A promising and widely utilised regimen for NMIBC treatment has emerged involving sequential administration of two chemotherapy agents, gemcitabine and docetaxel (Gem/Doce) [2, 3, 4, 5, 6, 7, 8, 9, 10, 11, 12, 13]. This sequential intravesical treatment has demonstrated efficacy in various risk strata of NMIBC, including patients with low‐grade NMIBC, high‐grade treatment‐naïve NMIBC, and high‐grade BCG exposed or unresponsive NMIBC [9, 14, 15]. The regimen is currently undergoing prospective evaluation with the BRIDGE trial (ClinicalTrials.gov identifier: NCT05538663), with the potential to be a new first‐line standard of care in most patients with NMIBC [16]. Despite these encouraging outcomes and outlook, patient adherence to the intensive treatment schedule remains a significant challenge [17]. The current administration method requires patients to spend up to 4 h per session at outpatient clinics with limited mobility during treatment, which can result in reduced compliance [13].

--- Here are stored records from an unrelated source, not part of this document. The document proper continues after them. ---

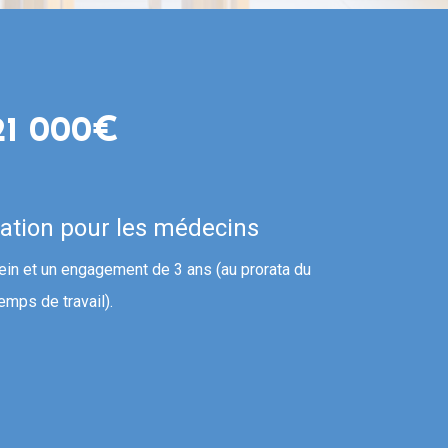
21 000€
lation pour les médecins
ein et un engagement de 3 ans (au prorata du
emps de travail).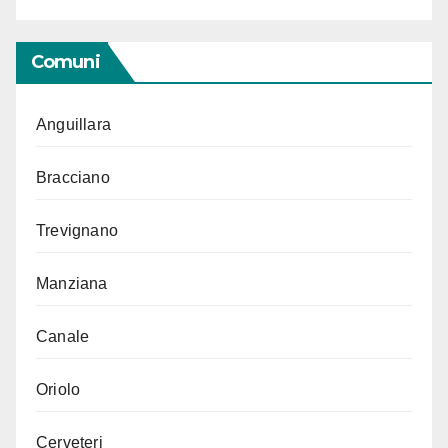
Comuni
Anguillara
Bracciano
Trevignano
Manziana
Canale
Oriolo
Cerveteri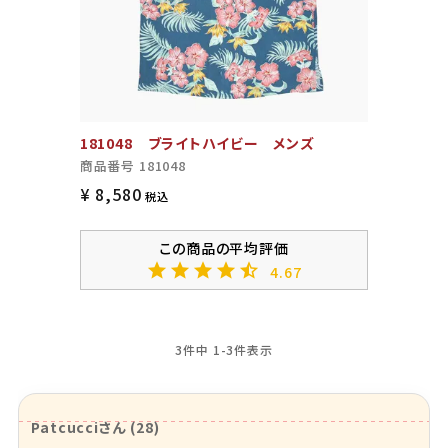
181048 ブライトハイビー メンズ
商品番号
181048
¥
8,580
税込
4.67
3
件中
1
-
3
件表示
Patcucci
28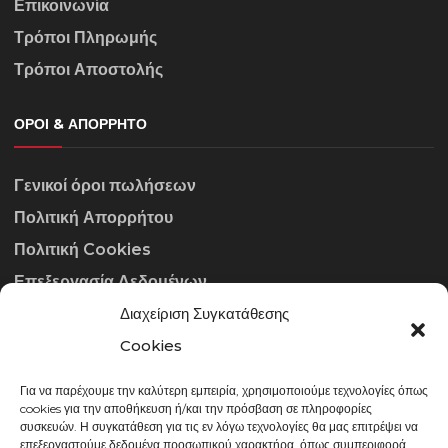
Επικοινωνία
Τρόποι Πληρωμής
Τρόποι Αποστολής
ΌΡΟΙ & ΑΠΌΡΡΗΤΟ
Γενικοί όροι πωλήσεων
Πολιτική Απορρήτου
Πολιτική Cookies
Επεξεργασία Δεδομένων
Διαχείριση Συγκατάθεσης
ΣΤΟΙΧΕΊΑ ΕΠΙΚΟΙΝΩΝΊΑΣ
Cookies
Για να παρέχουμε την καλύτερη εμπειρία, χρησιμοποιούμε τεχνολογίες όπως
info@gowithraw.gr
cookies για την αποθήκευση ή/και την πρόσβαση σε πληροφορίες
συσκευών. Η συγκατάθεση για τις εν λόγω τεχνολογίες θα μας επιτρέψει να
24310 35062
επεξεργαστούμε δεδομένα προσωπικού χαρακτήρα, όπως συμπεριφορά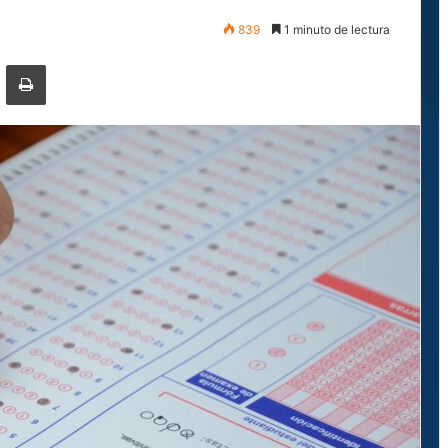
839
1 minuto de lectura
ger
ompartir por correo electrónico
Imprimir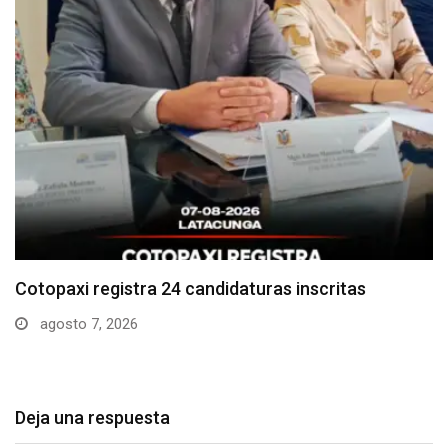
Parque Nacional Cotopaxi espera alta afluencia de
visitantes…
agosto 7, 2026
Deja una respuesta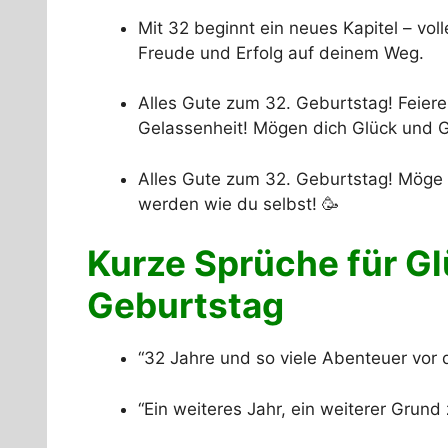
Mit 32 beginnt ein neues Kapitel – vol
Freude und Erfolg auf deinem Weg.
Alles Gute zum 32. Geburtstag! Feier
Gelassenheit! Mögen dich Glück und G
Alles Gute zum 32. Geburtstag! Möge 
werden wie du selbst! 🥳
Kurze Sprüche für G
Geburtstag
“32 Jahre und so viele Abenteuer vor 
“Ein weiteres Jahr, ein weiterer Grund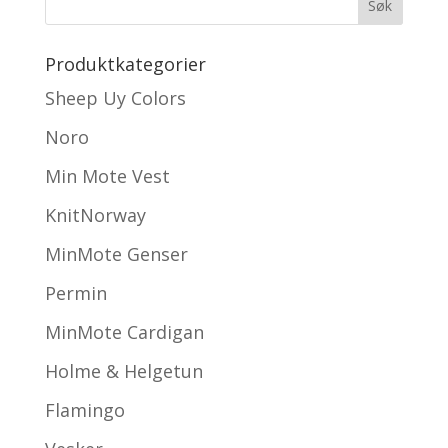
Produktkategorier
Sheep Uy Colors
Noro
Min Mote Vest
KnitNorway
MinMote Genser
Permin
MinMote Cardigan
Holme & Helgetun
Flamingo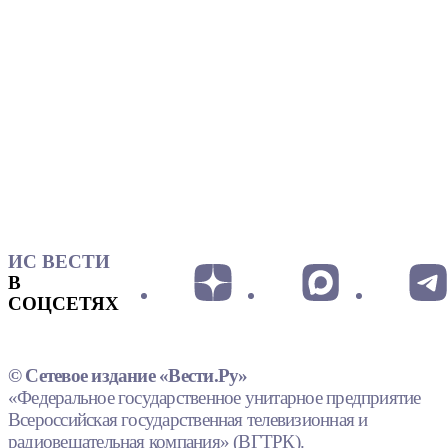
ИС ВЕСТИ
В
СОЦСЕТЯХ
© Сетевое издание «Вести.Ру»
«Федеральное государственное унитарное предприятие
Всероссийская государственная телевизионная и
радиовещательная компания» (ВГТРК).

To overcome these logistical challenges and enhance patient convenience, we have developed a novel patient‐removable device termed the drug‐releasing intravesical floating technology (DRIFT).
Materials and Methods
The DRIFT Device Design
The DRIFT device is designed for placement through an intravesical catheter simultaneously with gemcitabine. The device enables controlled, timed release of docetaxel and is designed to be removed by the patient, eliminating the need for cystoscopic removal. Crucially, the simultaneous administration of docetaxel via the DRIFT and gemcitabine significantly reduces the duration of outpatient clinic visits and significantly optimises logistics (Fig. 1).
Sequential Gem/Doce regimen using the standard of care administration (A) compared to our DRIFT device (B). Created in BioRender. Byrne, J. (2025) https://BioRender.com/8cuqdxd.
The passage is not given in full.